Ein Fußballspiel zwischen dem VfB Lübeck und der zweiten Mannschaft des Hamburger SV eskalierte am 13. März 2026 in Gewalt. Im Lohmühlenstadion in Lübeck kam es zu schweren Auseinandersetzungen zwischen Fans, bei denen mehrere Personen verletzt wurden.

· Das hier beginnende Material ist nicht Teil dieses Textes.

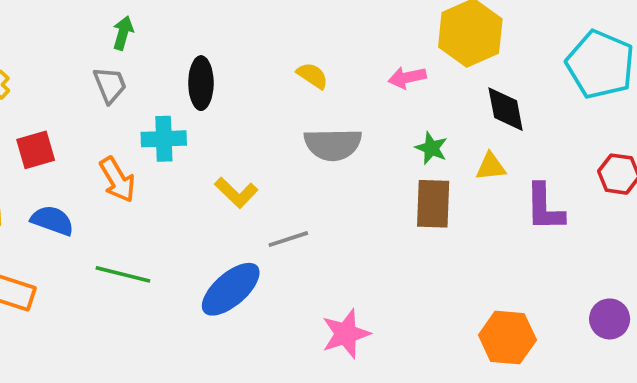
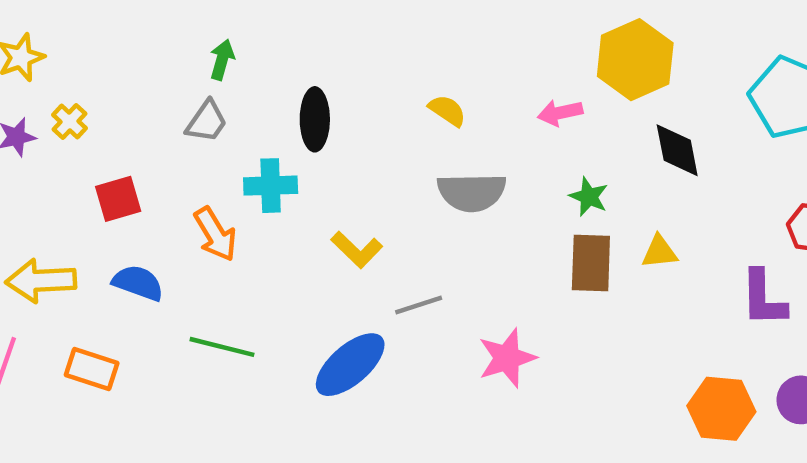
gray trapezoid: (110, 85) -> (207, 122), turned 57
yellow triangle: (491, 167) -> (659, 252), moved
purple L-shape: (545, 207) -> (763, 298), moved
pink star: (346, 334) -> (507, 358), moved
orange hexagon: (507, 338) -> (721, 409), moved

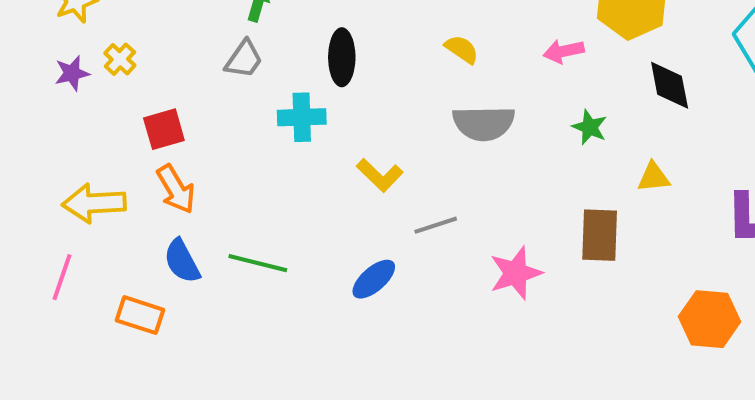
orange arrow: (215, 234) -> (176, 189), moved
brown rectangle: (591, 263) -> (600, 235), moved
blue semicircle: (138, 283) -> (182, 261), moved, turned -138
blue ellipse: (350, 365) -> (374, 279), size x0.7
orange rectangle: (92, 369) -> (140, 315), moved

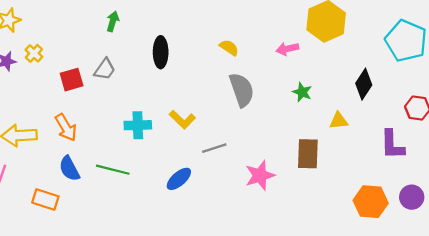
gray trapezoid: (244, 59) -> (105, 69), moved
black diamond: (670, 85) -> (364, 84), moved, turned 44
cyan cross: (302, 117) -> (138, 125), moved
gray semicircle: (484, 123) -> (242, 90), turned -108
red square: (164, 129) -> (72, 80), moved

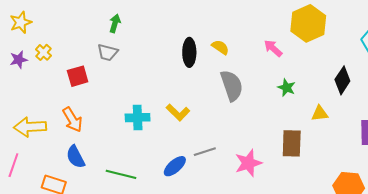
pink arrow: (287, 49) -> (273, 48), turned 54
black ellipse: (161, 52) -> (189, 52), moved
gray trapezoid: (105, 69) -> (108, 52), moved, turned 70
gray line: (214, 148) -> (205, 152), moved
green line: (113, 170) -> (121, 174), moved

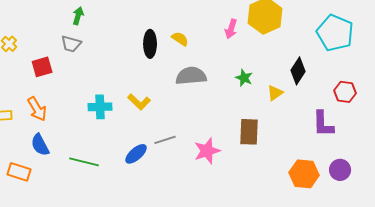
pink arrow: (273, 48) -> (231, 29), moved, turned -114
gray semicircle: (232, 85) -> (191, 76), turned -76
yellow triangle: (320, 113) -> (275, 93), moved, turned -30

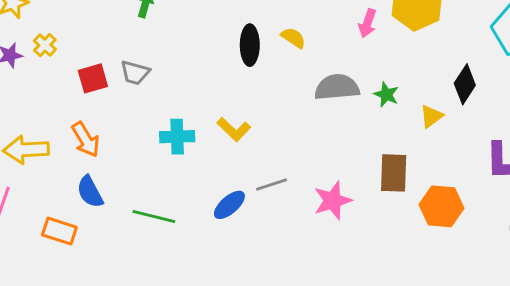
gray trapezoid: (71, 44) -> (135, 73), moved
gray semicircle: (191, 76) -> (337, 87), moved
orange hexagon: (304, 174) -> (442, 206), moved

Die Polizei griff ein, um die verfeindeten Fangruppen zu trennen und die Lage zu beruhigen.

Die Unruhen begannen, als sich gegnerische Fanlager während des Spiels gegenseitig attackierten. Mehr als 50 Personen waren in die Schlägerei verwickelt, bei der sechs Menschen Verletzungen davontrugen. Diese Verletzungen standen im Zusammenhang mit den körperlichen Auseinandersetzungen und waren unabhängig von den Folgen durch den Einsatz von Pyrotechnik im Stadion.

Drei VfB-Lübeck-Anhänger erlitten eine Rauchgasvergiftung, nachdem in ihrem Block Leuchtfackeln gezündet worden waren. Neun weitere Personen zogen sich leichte Verletzungen während des Spiels zu. Die Polizei schritt umgehend ein, um die Kämpfe zu beenden, und nahm Personalien der Beteiligten auf.

Im Anschluss wurden verstärkte Streifen um das Stadion eingesetzt, um weitere Ausschreitungen zu verhindern. Die Behörden haben Ermittlungen zur Ursache der Konfrontation eingeleitet. Angesichts der hohen Zahl der Beteiligten rechnet die Polizei mit einer längeren Dauer der Untersuchungen.

Bei dem Vorfall wurden sechs Fans durch die Schlägerei verletzt, drei weitere litten unter den Folgen der Pyrotechnik. Die Ermittler sammeln weiterhin Beweise, um den Auslöser der Gewalt zu klären. Die Ermittlungen dauern an.